**Records for processing**:
↓
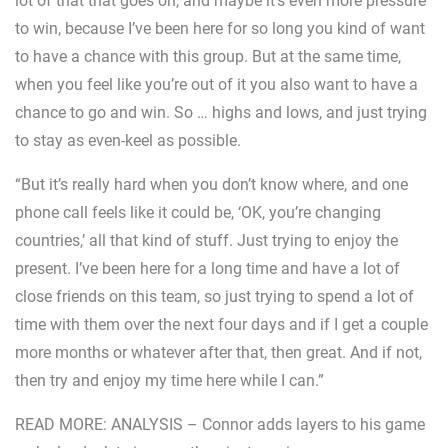
lot of that that goes on, and maybe it’s even more pressure
to win, because I’ve been here for so long you kind of want
to have a chance with this group. But at the same time,
when you feel like you’re out of it you also want to have a
chance to go and win. So … highs and lows, and just trying
to stay as even-keel as possible.
“But it’s really hard when you don’t know where, and one
phone call feels like it could be, ‘OK, you’re changing
countries,’ all that kind of stuff. Just trying to enjoy the
present. I’ve been here for a long time and have a lot of
close friends on this team, so just trying to spend a lot of
time with them over the next four days and if I get a couple
more months or whatever after that, then great. And if not,
then try and enjoy my time here while I can.”
READ MORE: ANALYSIS – Connor adds layers to his game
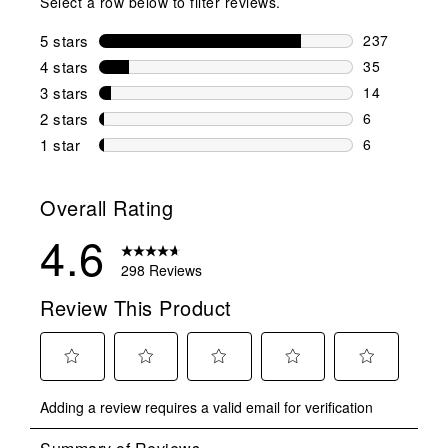
Select a row below to filter reviews.
5 stars
stars
237
237 reviews 
4 stars
stars
35
35 reviews w
3 stars
stars
14
14 reviews w
2 stars
stars
6
6 reviews wi
1 star
stars
6
6 reviews wit
Overall Rating
4.6
298 Reviews
Review This Product
Select
Select
Select
Select
Select
Adding a review requires a valid email for verification
to
to
to
to
to
rate
rate
rate
rate
rate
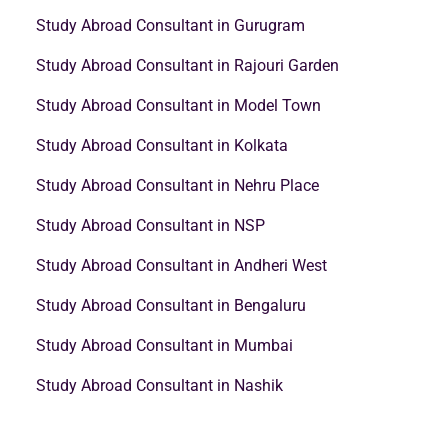
Study Abroad Consultant in Gurugram
Study Abroad Consultant in Rajouri Garden
Study Abroad Consultant in Model Town
Study Abroad Consultant in Kolkata
Study Abroad Consultant in Nehru Place
Study Abroad Consultant in NSP
Study Abroad Consultant in Andheri West
Study Abroad Consultant in Bengaluru
Study Abroad Consultant in Mumbai
Study Abroad Consultant in Nashik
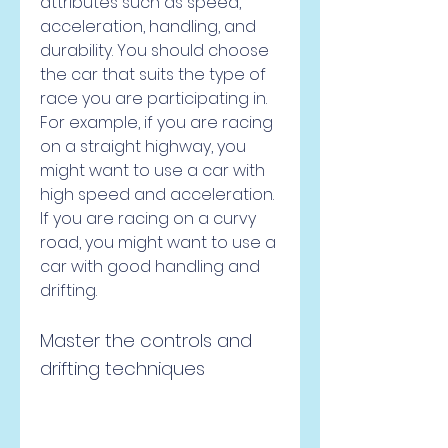
attributes such as speed, 
acceleration, handling, and 
durability. You should choose 
the car that suits the type of 
race you are participating in. 
For example, if you are racing 
on a straight highway, you 
might want to use a car with 
high speed and acceleration. 
If you are racing on a curvy 
road, you might want to use a 
car with good handling and 
drifting.
Master the controls and 
drifting techniques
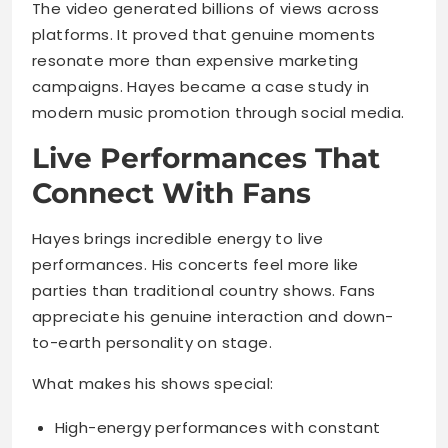
The video generated billions of views across
platforms. It proved that genuine moments
resonate more than expensive marketing
campaigns. Hayes became a case study in
modern music promotion through social media.
Live Performances That
Connect With Fans
Hayes brings incredible energy to live
performances. His concerts feel more like
parties than traditional country shows. Fans
appreciate his genuine interaction and down-
to-earth personality on stage.
What makes his shows special:
High-energy performances with constant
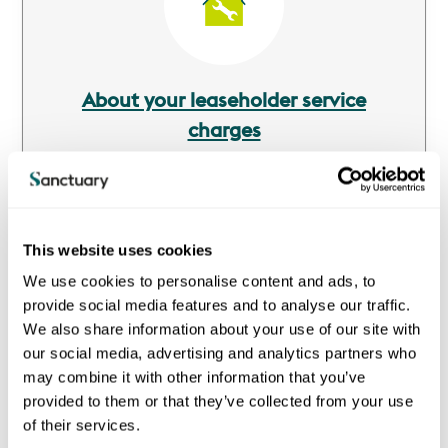
About your leaseholder service
charges
A service charge is a payment that covers the cost of
various services that we provide to you and other
residents in your block or estate.
This website uses cookies
We use cookies to personalise content and ads, to
provide social media features and to analyse our traffic.
We also share information about your use of our site with
our social media, advertising and analytics partners who
Image
may combine it with other information that you’ve
provided to them or that they’ve collected from your use
of their services.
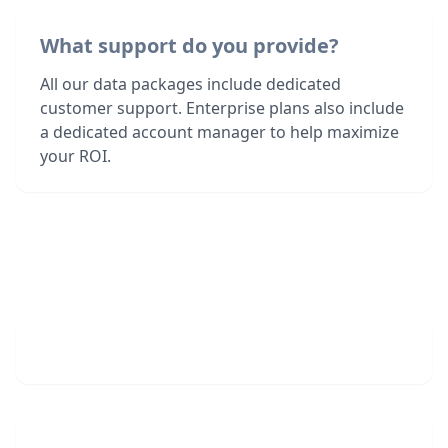
What support do you provide?
All our data packages include dedicated
customer support. Enterprise plans also include
a dedicated account manager to help maximize
your ROI.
↑
**Work request**: Write out exactly the lines from the line containing "to-earth personality on stage." through the last line of the listing above, please, and leave out any pictures.

**Task answer**:
to-earth personality on stage.
What makes his shows special:
High-energy performances with constant
About your leaseholder service
charges
A service charge is a payment that covers the cost of
various services that we provide to you and other
residents in your block or estate.
This website uses cookies
We use cookies to personalise content and ads, to
provide social media features and to analyse our traffic.
We also share information about your use of our site with
our social media, advertising and analytics partners who
Image
may combine it with other information that you’ve
provided to them or that they’ve collected from your use
of their services.
What support do you provide?
All our data packages include dedicated
customer support. Enterprise plans also include
a dedicated account manager to help maximize
your ROI.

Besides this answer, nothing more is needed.